Comment Hiring people with a clue is harder than it looks (Score 1) 176
At a consulting company I used to work at we defined our "core processes" and in a bizarre act of simple self insight - probably because it wasn't billable - they found we had two:
1. Sell
2. Deliver
You're the system architect, are you the one doing the selling? Because I can't stress this enough, if you're not making sales you're going out of business fast. Even if you don't need a traditional salesman somebody has to promote the product in all sorts of media and get the word out to all your potential customers. The other part is having at least one guy who really groks code, since you're not it. You're going to produce a version 1.0 and it's going to have rough edges and it's going to have bugs. You won't have the to do all the things you'd like to do because you need to ship and make money, so stay on top of your early clients and make sure what bothers them is a top priority.

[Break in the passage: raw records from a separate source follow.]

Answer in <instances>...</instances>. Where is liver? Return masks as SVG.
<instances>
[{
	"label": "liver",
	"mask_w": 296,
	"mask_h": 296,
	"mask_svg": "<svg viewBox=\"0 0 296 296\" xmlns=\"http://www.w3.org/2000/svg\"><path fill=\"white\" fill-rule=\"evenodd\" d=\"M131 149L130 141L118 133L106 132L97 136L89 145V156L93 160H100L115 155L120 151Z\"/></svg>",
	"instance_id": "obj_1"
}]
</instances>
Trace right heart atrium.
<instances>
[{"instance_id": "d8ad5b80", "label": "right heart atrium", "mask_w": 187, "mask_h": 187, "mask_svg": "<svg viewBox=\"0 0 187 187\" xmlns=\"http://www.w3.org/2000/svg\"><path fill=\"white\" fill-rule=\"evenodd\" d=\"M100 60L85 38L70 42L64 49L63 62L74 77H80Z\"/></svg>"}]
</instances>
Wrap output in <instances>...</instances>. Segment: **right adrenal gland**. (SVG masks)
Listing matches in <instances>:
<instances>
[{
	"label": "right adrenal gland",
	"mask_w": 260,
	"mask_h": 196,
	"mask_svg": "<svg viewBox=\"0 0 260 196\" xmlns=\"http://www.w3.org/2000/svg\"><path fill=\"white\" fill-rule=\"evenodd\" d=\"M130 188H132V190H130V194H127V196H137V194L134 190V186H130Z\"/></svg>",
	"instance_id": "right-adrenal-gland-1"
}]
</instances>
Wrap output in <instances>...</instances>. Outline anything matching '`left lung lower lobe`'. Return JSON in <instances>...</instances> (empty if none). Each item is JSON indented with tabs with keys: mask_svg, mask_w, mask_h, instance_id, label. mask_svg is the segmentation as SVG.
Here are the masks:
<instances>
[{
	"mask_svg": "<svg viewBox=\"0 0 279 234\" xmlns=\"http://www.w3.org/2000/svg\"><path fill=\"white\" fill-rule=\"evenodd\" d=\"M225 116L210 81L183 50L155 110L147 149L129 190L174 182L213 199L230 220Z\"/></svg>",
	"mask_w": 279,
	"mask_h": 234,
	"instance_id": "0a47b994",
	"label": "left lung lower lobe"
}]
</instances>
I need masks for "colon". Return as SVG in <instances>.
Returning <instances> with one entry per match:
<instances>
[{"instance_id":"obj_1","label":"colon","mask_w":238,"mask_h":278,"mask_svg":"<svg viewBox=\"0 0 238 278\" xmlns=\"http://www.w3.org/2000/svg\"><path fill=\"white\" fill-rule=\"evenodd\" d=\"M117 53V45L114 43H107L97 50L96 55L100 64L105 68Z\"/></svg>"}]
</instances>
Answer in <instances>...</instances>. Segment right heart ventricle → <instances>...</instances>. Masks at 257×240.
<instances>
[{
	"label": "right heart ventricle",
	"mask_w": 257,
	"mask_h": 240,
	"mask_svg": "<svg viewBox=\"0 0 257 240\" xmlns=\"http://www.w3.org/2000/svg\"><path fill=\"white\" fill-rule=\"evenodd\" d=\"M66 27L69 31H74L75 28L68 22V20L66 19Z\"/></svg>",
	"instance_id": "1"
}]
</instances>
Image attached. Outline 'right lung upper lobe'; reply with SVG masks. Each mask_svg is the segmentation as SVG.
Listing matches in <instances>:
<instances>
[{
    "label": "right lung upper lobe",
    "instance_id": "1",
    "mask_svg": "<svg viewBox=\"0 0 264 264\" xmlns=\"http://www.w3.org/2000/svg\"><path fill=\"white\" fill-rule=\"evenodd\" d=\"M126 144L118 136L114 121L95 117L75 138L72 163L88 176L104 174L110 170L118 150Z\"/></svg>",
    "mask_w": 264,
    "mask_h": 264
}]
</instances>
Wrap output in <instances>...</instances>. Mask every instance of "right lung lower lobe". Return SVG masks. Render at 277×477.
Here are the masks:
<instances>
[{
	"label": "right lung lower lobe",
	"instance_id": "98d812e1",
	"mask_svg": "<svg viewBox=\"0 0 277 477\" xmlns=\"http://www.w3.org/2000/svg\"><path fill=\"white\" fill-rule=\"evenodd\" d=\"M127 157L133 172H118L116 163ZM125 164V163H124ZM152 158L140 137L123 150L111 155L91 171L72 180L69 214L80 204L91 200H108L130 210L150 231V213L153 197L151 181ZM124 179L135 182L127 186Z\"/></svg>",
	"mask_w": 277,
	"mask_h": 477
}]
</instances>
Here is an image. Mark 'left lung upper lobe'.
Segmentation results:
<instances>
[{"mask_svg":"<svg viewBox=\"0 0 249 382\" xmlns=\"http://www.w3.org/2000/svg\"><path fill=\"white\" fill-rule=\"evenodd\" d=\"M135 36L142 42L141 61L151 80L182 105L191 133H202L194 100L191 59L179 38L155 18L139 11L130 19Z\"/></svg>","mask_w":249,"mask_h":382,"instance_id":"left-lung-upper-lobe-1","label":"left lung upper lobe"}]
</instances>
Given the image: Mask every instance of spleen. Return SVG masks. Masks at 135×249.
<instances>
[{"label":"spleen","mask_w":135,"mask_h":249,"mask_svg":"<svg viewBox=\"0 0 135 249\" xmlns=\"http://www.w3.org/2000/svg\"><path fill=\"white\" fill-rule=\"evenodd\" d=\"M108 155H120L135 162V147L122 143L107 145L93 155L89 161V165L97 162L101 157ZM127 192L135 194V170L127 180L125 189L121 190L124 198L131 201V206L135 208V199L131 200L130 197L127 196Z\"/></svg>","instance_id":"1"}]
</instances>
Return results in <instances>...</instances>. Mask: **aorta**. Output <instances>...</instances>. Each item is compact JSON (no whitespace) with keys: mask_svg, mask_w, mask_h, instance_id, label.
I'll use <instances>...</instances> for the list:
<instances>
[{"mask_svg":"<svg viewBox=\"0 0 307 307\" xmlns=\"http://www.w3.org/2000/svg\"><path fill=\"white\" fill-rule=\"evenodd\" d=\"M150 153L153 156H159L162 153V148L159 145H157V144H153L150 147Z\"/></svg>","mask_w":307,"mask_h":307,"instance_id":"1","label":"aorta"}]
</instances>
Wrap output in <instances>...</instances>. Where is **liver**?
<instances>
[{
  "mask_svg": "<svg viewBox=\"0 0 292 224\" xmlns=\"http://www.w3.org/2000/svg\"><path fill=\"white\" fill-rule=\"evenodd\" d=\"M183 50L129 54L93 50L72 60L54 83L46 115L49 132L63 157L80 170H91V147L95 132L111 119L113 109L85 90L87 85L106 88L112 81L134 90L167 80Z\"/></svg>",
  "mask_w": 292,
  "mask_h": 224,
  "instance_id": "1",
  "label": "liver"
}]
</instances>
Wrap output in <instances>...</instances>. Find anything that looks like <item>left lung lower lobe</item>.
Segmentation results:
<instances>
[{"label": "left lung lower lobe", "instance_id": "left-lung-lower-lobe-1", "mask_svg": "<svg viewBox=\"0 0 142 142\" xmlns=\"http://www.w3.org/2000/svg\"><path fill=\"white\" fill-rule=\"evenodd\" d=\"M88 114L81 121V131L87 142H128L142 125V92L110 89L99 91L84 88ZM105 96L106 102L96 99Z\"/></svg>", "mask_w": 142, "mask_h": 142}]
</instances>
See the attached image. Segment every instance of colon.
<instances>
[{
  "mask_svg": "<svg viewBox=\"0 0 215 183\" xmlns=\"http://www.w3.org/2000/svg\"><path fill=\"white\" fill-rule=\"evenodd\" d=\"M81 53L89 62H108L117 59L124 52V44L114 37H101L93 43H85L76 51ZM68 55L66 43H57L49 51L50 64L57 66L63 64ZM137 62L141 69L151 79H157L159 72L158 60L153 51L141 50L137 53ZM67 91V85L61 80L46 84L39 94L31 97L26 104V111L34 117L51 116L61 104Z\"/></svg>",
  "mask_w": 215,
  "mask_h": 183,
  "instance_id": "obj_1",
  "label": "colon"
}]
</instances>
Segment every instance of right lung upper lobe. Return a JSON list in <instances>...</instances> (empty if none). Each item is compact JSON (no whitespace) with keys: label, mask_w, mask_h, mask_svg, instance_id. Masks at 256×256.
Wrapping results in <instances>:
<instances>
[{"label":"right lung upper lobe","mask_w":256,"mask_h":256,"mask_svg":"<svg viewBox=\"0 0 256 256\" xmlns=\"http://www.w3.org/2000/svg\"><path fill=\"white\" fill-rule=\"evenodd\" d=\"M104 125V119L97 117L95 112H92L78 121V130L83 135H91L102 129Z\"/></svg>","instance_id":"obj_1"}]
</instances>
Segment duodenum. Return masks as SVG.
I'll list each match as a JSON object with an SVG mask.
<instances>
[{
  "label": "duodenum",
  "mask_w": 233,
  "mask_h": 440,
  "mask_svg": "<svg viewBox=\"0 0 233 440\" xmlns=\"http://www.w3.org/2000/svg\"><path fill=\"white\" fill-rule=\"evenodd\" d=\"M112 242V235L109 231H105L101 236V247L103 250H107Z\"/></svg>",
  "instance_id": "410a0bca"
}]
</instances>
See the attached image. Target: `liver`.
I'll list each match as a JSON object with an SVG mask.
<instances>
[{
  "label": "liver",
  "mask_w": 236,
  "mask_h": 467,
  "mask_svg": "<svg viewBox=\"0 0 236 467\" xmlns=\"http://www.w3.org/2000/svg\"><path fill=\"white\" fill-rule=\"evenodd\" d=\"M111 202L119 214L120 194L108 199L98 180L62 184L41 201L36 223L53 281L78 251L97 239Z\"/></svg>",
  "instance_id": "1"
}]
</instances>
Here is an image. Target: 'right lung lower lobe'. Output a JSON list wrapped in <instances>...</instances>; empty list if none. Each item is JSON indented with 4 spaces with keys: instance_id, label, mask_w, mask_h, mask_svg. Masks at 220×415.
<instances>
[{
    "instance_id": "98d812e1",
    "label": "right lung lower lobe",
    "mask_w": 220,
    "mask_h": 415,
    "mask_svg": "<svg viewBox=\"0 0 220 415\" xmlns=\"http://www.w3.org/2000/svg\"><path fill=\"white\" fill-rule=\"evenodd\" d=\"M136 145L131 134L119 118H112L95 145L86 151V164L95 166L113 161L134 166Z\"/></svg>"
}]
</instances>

Is it a database-driven UI application? If so make sure you got database design experience as horrible table design and data inconsistencies will come back to haunt you, user interface designer who can also double as technical writer so your users actually understand to use it - this is also far harder than you think - in addition to the generic data processing skills. And really if that's three people, one salesman and if you haven't even started yet I wouldn't plan past that at the moment. If you're still alive and making money and looking to expand then you can start considering the rest. You'll quickly enough see where you need more people because you're out of resources, don't forget that the primary concern is running a business and secondary keeping your employees happy, if you fail at the first you fail.